How long have you been living with diabetes?

I have been living with type 1 diabetes for 15 years.

How were you diagnosed?

Childhood is generally full of wonderful experiences but for me it was different. While other children my age enjoyed fresh air and played under the blue sky, I spent my time alone in bed, exhausted. I have no idea what the tolerance level of a nine-year-old is, but I did my best. After a while, my parents decided to take me to the doctor as I was not getting any better. My blood glucose level was found to be much higher than usual.

How did your diagnosis affect your family or loved ones?

Everyone in my family was stunned. They had no idea how to cope with the situation. A new chapter in life began for all of us.

What are the most important things that have supported your diabetes care?

The Changing Diabetes in Children (CDIC) programme and my endocrinologist Doctor Bedwora Zabin. Thanks to CDIC, I can say that I am a diabetes survivor.

What has living with diabetes taught you the most?

Everyone has ups and downs in their life. Mine have maybe been a bit different. However, I've got past the difficult times and I'm currently living a healthy life. Diabetes has taught me to be stronger and more sensible.

What has been your lowest point with diabetes?

Four years after my diagnosis, my father was transferred to Dhaka for work.
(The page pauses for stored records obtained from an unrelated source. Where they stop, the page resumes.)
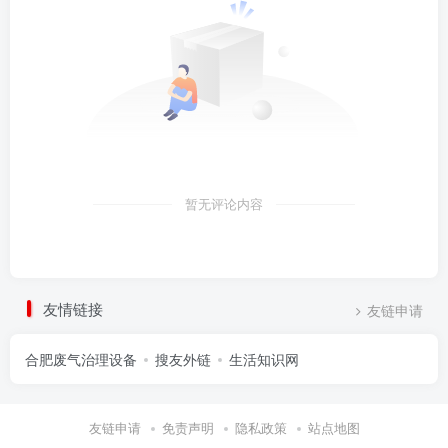
暂无评论内容
友情链接
友链申请
合肥废气治理设备
搜友外链
生活知识网
友链申请
免责声明
隐私政策
站点地图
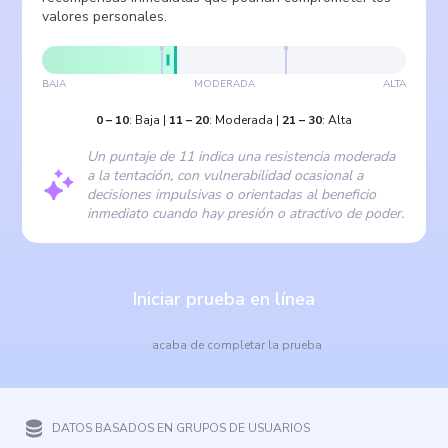
valores personales.
BAJA
MODERADA
ALTA
0
–
10
:
Baja
|
11
–
20
:
Moderada
|
21
–
30
:
Alta
Un puntaje de 11 indica una resistencia moderada
a la tentación, con vulnerabilidad ocasional a
decisiones impulsivas o orientadas al beneficio
inmediato cuando hay presión o atractivo de poder.
Iniciar prueba en línea
acaba de completar la prueba
DATOS BASADOS EN GRUPOS DE USUARIOS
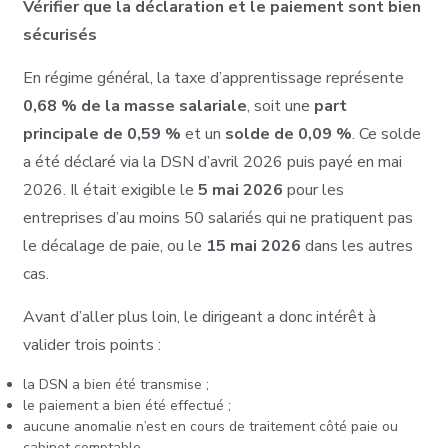
Vérifier que la déclaration et le paiement sont bien
sécurisés
En régime général, la taxe d’apprentissage représente
0,68 % de la masse salariale
, soit une
part
principale de 0,59 %
et un
solde de 0,09 %
. Ce solde
a été déclaré via la DSN d’avril 2026 puis payé en mai
2026. Il était exigible le
5 mai 2026
pour les
entreprises d’au moins 50 salariés qui ne pratiquent pas
le décalage de paie, ou le
15 mai 2026
dans les autres
cas.
Avant d’aller plus loin, le dirigeant a donc intérêt à
valider trois points :
la DSN a bien été transmise ;
le paiement a bien été effectué ;
aucune anomalie n’est en cours de traitement côté paie ou
cabinet comptable.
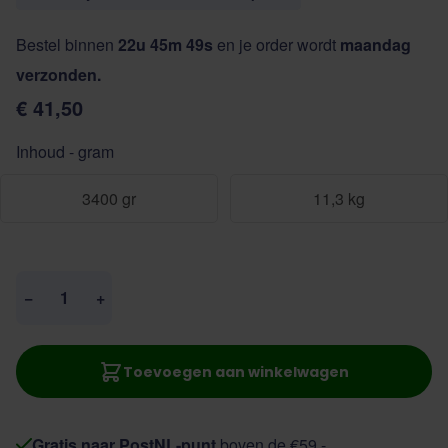
Bestel binnen
22u 45m 49s
en je order wordt
maandag
verzonden.
€ 41,50
Inhoud - gram
3400 gr
11,3 kg
Aantal
−
+
Toevoegen aan winkelwagen
Gratis naar PostNL-punt
boven de €59,-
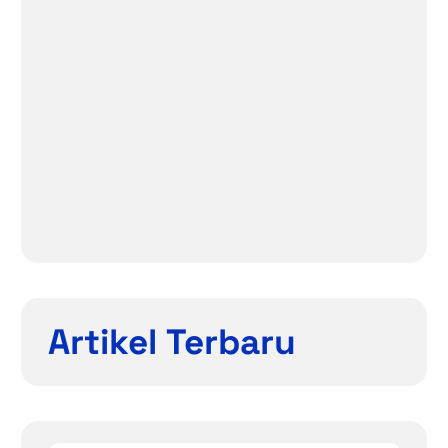
Artikel Terbaru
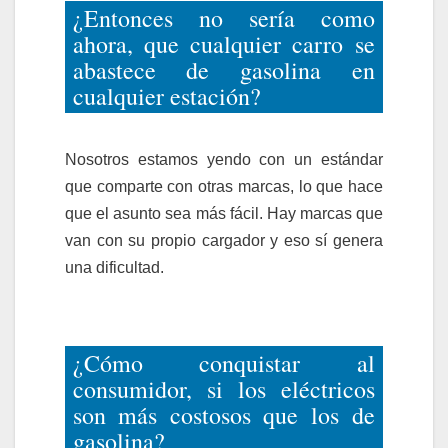
¿Entonces no sería como
ahora, que cualquier carro se
abastece de gasolina en
cualquier estación?
Nosotros estamos yendo con un estándar
que comparte con otras marcas, lo que hace
que el asunto sea más fácil. Hay marcas que
van con su propio cargador y eso sí genera
una dificultad.
¿Cómo conquistar al
consumidor, si los eléctricos
son más costosos que los de
gasolina?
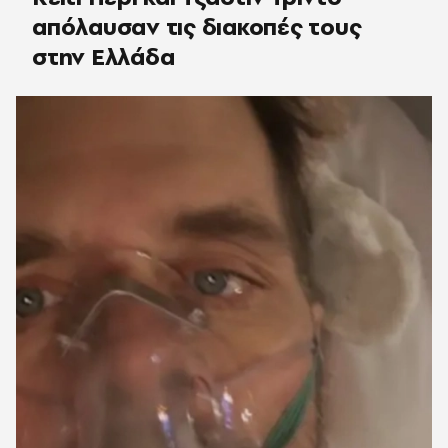
απόλαυσαν τις διακοπές τους
στην Ελλάδα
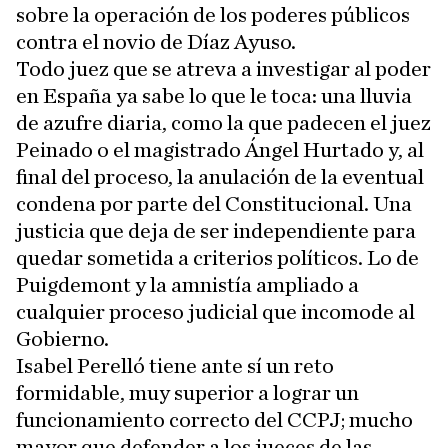
sobre la operación de los poderes públicos
contra el novio de Díaz Ayuso.
Todo juez que se atreva a investigar al poder
en España ya sabe lo que le toca: una lluvia
de azufre diaria, como la que padecen el juez
Peinado o el magistrado Ángel Hurtado y, al
final del proceso, la anulación de la eventual
condena por parte del Constitucional. Una
justicia que deja de ser independiente para
quedar sometida a criterios políticos. Lo de
Puigdemont y la amnistía ampliado a
cualquier proceso judicial que incomode al
Gobierno.
Isabel Perelló tiene ante sí un reto
formidable, muy superior a lograr un
funcionamiento correcto del CCPJ; mucho
mayor que defender a los jueces de las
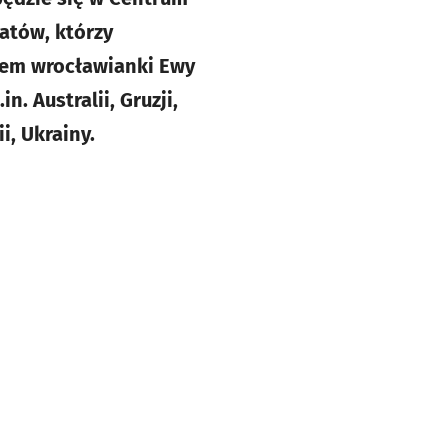
atów, którzy
wem wrocławianki Ewy
. Australii, Gruzji,
i, Ukrainy.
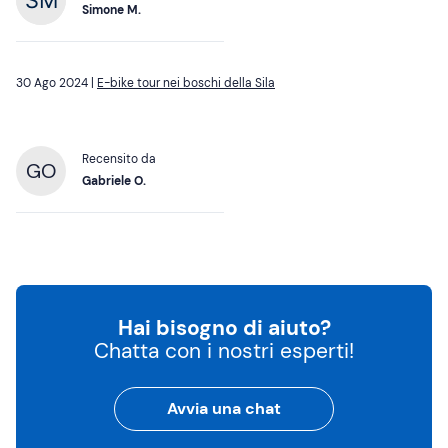
Simone M.
30 Ago 2024 |
E-bike tour nei boschi della Sila
Recensito da
GO
Gabriele O.
Hai bisogno di aiuto?
Chatta con i nostri esperti!
Avvia una chat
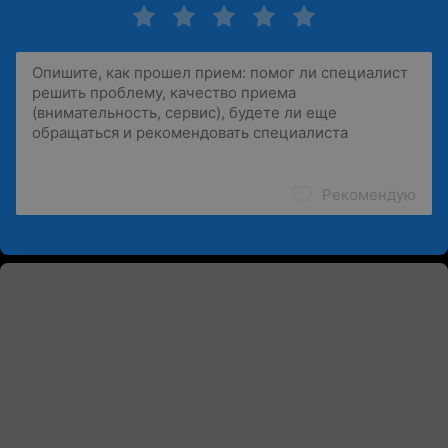
Рекомендую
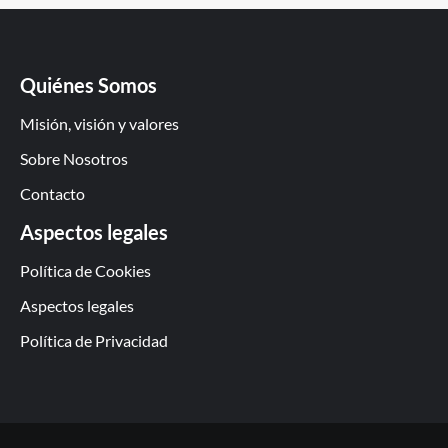
Quiénes Somos
Misión, visión y valores
Sobre Nosotros
Contacto
Aspectos legales
Política de Cookies
Aspectos legales
Política de Privacidad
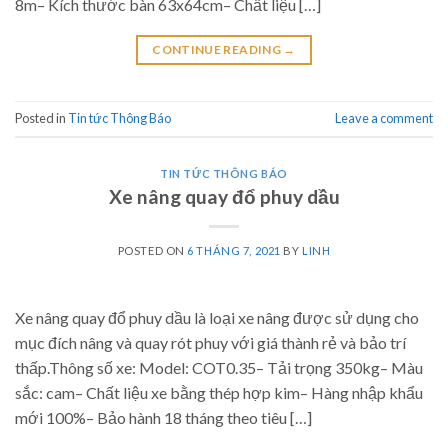
8m– Kích thước bàn 63x64cm– Chất liệu […]
CONTINUE READING
→
Posted in
Tin tức Thông Báo
Leave a comment
TIN TỨC THÔNG BÁO
Xe nâng quay đổ phuy dầu
POSTED ON
6 THÁNG 7, 2021
BY
LINH
Xe nâng quay đổ phuy dầu là loại xe nâng được sử dụng cho
mục đích nâng và quay rót phuy với giá thành rẻ và bảo trí
thấp.Thông số xe: Model: COT0.35– Tải trọng 350kg– Màu
sắc: cam– Chất liệu xe bằng thép hợp kim– Hàng nhập khẩu
mới 100%– Bảo hành 18 tháng theo tiêu […]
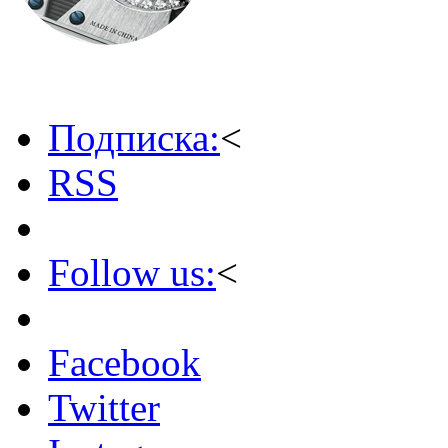
Подписка:
<
RSS
Follow us:
<
Facebook
Twitter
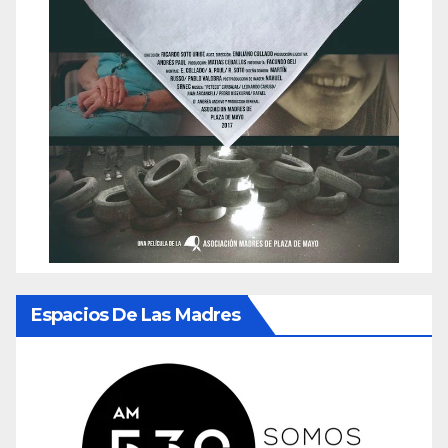
Espacios De Las Madres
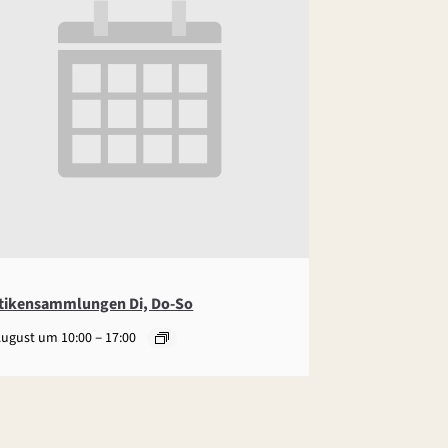
tikensammlungen Di, Do-So
–
August um 10:00
17:00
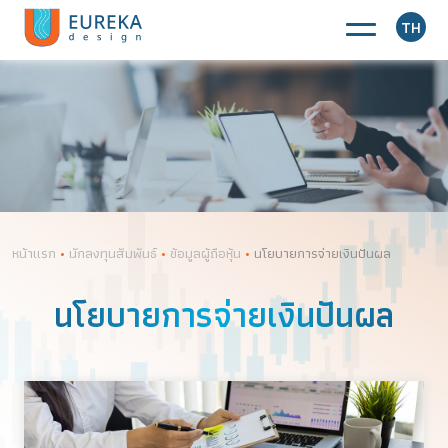
TH
หน้าแรก
•
นักลงทุนสัมพันธ์
•
ข้อมูลผู้ถือหุ้น
•
นโยบายการจ่ายเงินปันผล
นโยบายการจ่ายเงินปันผล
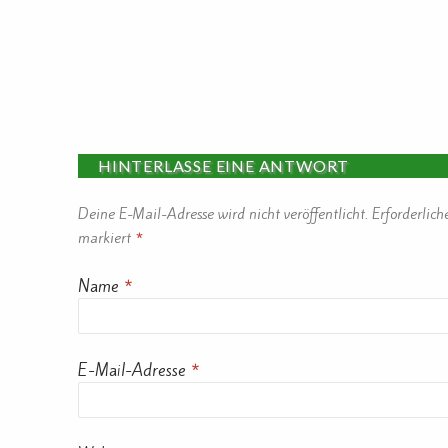
HINTERLASSE EINE ANTWORT
Deine E-Mail-Adresse wird nicht veröffentlicht.
Erforderlich
markiert
*
Name
*
E-Mail-Adresse
*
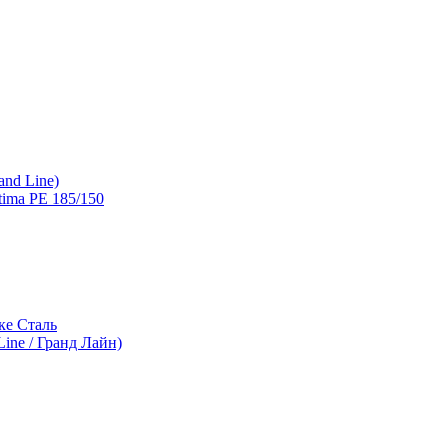
and Line)
ima PE 185/150
ке Сталь
ine / Гранд Лайн)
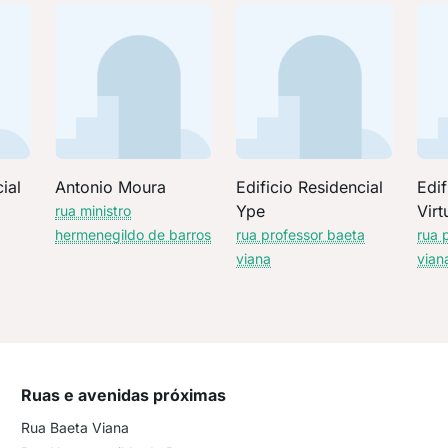
ial
Antonio Moura
Edificio Residencial
Edif
Ype
Virt
rua ministro
hermenegildo de barros
rua professor baeta
rua 
viana
vian
Ruas e avenidas próximas
Rua Baeta Viana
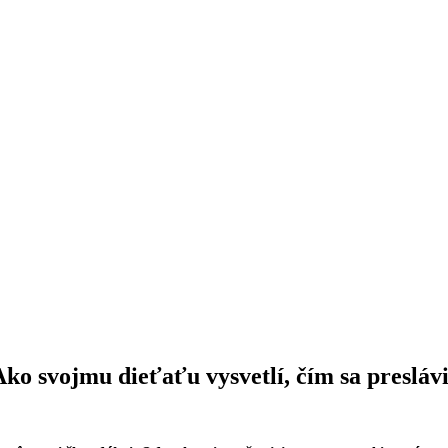
ko svojmu dieťaťu vysvetlí, čím sa presláv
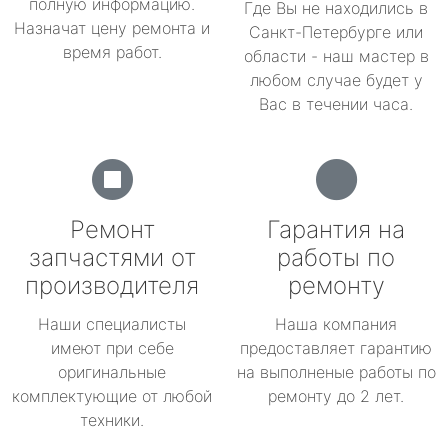
полную информацию.
Где Вы не находились в
Назначат цену ремонта и
Санкт-Петербурге или
время работ.
области - наш мастер в
любом случае будет у
Вас в течении часа.
Ремонт
Гарантия на
запчастями от
работы по
производителя
ремонту
Наши специалисты
Наша компания
имеют при себе
предоставляет гарантию
оригинальные
на выполненые работы по
комплектующие от любой
ремонту до 2 лет.
техники.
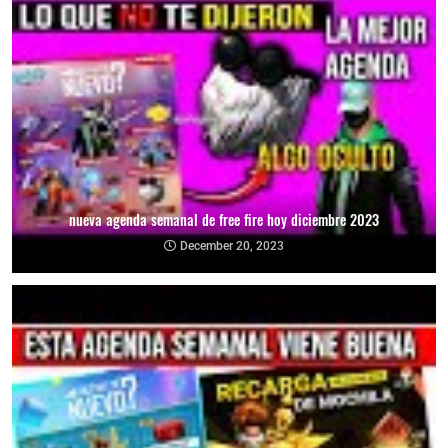
nueva agenda semanal de free fire hoy diciembre 2023
December 20, 2023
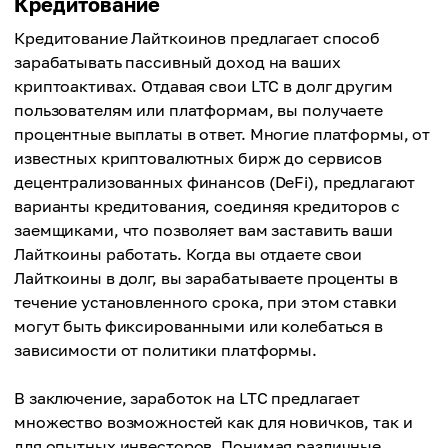
Кредитование
Кредитование Лайткоинов предлагает способ
зарабатывать пассивный доход на ваших
криптоактивах. Отдавая свои LTC в долг другим
пользователям или платформам, вы получаете
процентные выплаты в ответ. Многие платформы, от
известных криптовалютных бирж до сервисов
децентрализованных финансов (DeFi), предлагают
варианты кредитования, соединяя кредиторов с
заемщиками, что позволяет вам заставить ваши
Лайткоины работать. Когда вы отдаете свои
Лайткоины в долг, вы зарабатываете проценты в
течение установленного срока, при этом ставки
могут быть фиксированными или колебаться в
зависимости от политики платформы.
В заключение, заработок на LTC предлагает
множество возможностей как для новичков, так и
для опытных инвесторов. Понимая различные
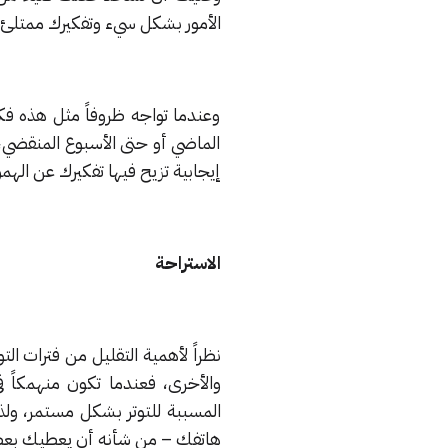
الأمور بشكل سيء وتفكيرك ممتلئ با
وعندما تواجه ظروفاً مثل هذه فك
الماضي أو حتى الأسبوع المنقضي، أو
إيجابية تزيح فيها تفكيرك عن الهم
الاستراحة
نظراً لأهمية التقليل من فترات ا
المسببة للتوتر بشكل مستمر، ولذ
هاتفك – من شأنه أن يعطيك بعض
I was in eighth grade and admitted to a renowned school in the city. I started studying really hard for the Junior School Certificate exam. It went well, but then I fell extremely ill at the beginning of the new year. I lost consciousness and was admitted to hospital. I was off school for a long time and when I was well enough to go back, I informed my teachers of my condition. They were very unsupportive and treated me callously. As a result, I experienced a mental breakdown.

What would you like to see change in diabetes over the next 100 years?

I would like to see successful pancreas transplantation through stem cell research that does not require a donor.

What do you think needs to change to improve the lives of people living with diabetes in your country?

In my country most people with diabetes cannot afford the cost of treatment. I therefore think that diabetes treatment should be subsidised to allow everyone to be able to access it. Mental health and psychological well-being should also be prioritised in diabetes care.

What does the centenary of insulin mean to you?

What the centenary means to me cannot be simply put into words. I am alive because of insulin.